Набег язычества на рубеже веков - Сергей Борисович Бураго
Однако, в ситуации идейной безальтернативности, при почти полном разрыве (в силу исторических причин куда более ощущавшемся в Киеве, чем в Москве и Питере) с религиозно-философским наследием «Серебряного века» (связь с которым сохранялась преимущественно по линии поэзии) и крайне ограниченном (главным образом, через художественную прозу) знакомстве с духовными исканиями Запада в обществе, причем практически во всех его слоях, утверждался всеохватывающий мировоззренческий скептицизм.
Этот скептицизм был направлен не только на раздражавший всех официоз, но и, в не меньшей степени, на смысложизненные проблемы как таковые, воспринимавшиеся преимущественно как что-то несерьезное и наивное. Эти настроения находили опору и в доступных образцах западной культуры: в романах у Э. М. Ремарка и Э. Хемингуэя, в фильмах Ф. Феллини и М. Антониони, в картинах С. Дали и Дж. Поллака.
При этом, как и в во многом сходной атмосфере пореформенной России 60– 80-х гг. XIX в., мировоззренческий нигилизм диссидентской интеллигенции парадоксальным образом сочетался с практической жертвенностью, если и численно небольшой, то, по крайней мере, достаточно заметной ее части, при широкой нравственной поддержке подвижников диссиденства образованным обществом.
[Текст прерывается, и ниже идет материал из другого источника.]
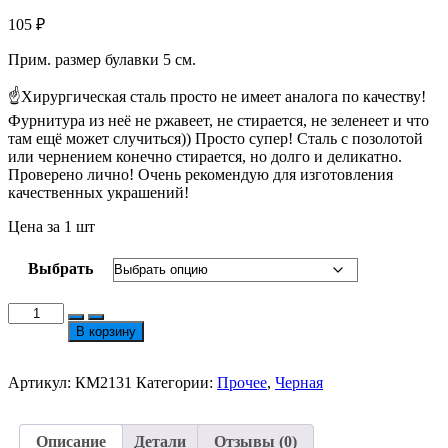
105
₽
Прим. размер булавки 5 см.
☝Хирургическая сталь просто не имеет аналога по качеству!
Фурнитура из неё не ржавеет, не стирается, не зеленеет и что
там ещё может случиться)) Просто супер! Сталь с позолотой
или чернением конечно стирается, но долго и деликатно.
Проверено лично! Очень рекомендую для изготовления
качественных украшений!
Цена за 1 шт
Выбрать
Количество
товара
В корзину
Булавка
ХС
Основа
Артикул:
КМ2131
Категории:
Прочее
,
Черная
Для
Броши
На
Описание
Детали
Отзывы (0)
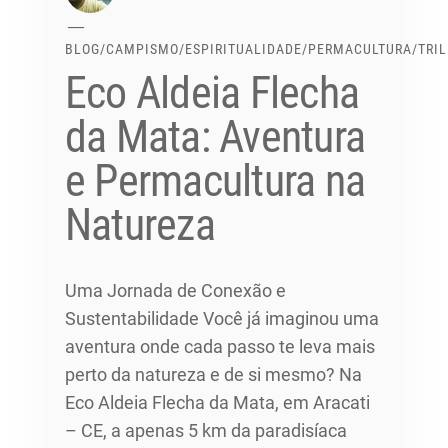
BLOG
/
CAMPISMO
/
ESPIRITUALIDADE
/
PERMACULTURA
/
TRI
Eco Aldeia Flecha
da Mata: Aventura
e Permacultura na
Natureza
Uma Jornada de Conexão e
Sustentabilidade Você já imaginou uma
aventura onde cada passo te leva mais
perto da natureza e de si mesmo? Na
Eco Aldeia Flecha da Mata, em Aracati
– CE, a apenas 5 km da paradisíaca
Как энтузиазм народников не вытекал из писаревского публицистического позитивизма, тогда как серьезную духовную философию П. Д. Юркевича среди молодежи воспринимали лишь единицы (но зато масштаба молодых В. С. Соловьева и В. О. Ключевского!), так и религиозно-философский нигилизм, преобладавший в диссидентских кругах, разительно противоречил обостренному нравственному чувству последних. Это, между прочим, лишний раз подтверждает мысль о том, что благородные поступки определяются не наличием возвышенных идей, а чем-то гораздо более глубоким и укорененным в духовном естестве одних людей и отсутствующим, по крайней мере, не проявляющимся у других, пусть даже высокообразованных и интеллектуально утонченных.
Философская, не говоря уже о богословской, необразованность большинства представителей диссидентской интеллигенции (пишу это, конечно, не в упрек им – на то были свои объективные причины) не только не позволяла поставить на должном уровне мировоззренческие проблемы, но, почти что в соответствии с механизмом вытеснения, открытым психоанализом, просто отторгало эти вопросы, с неизбежностью проступавшие из глубин ищущего духа.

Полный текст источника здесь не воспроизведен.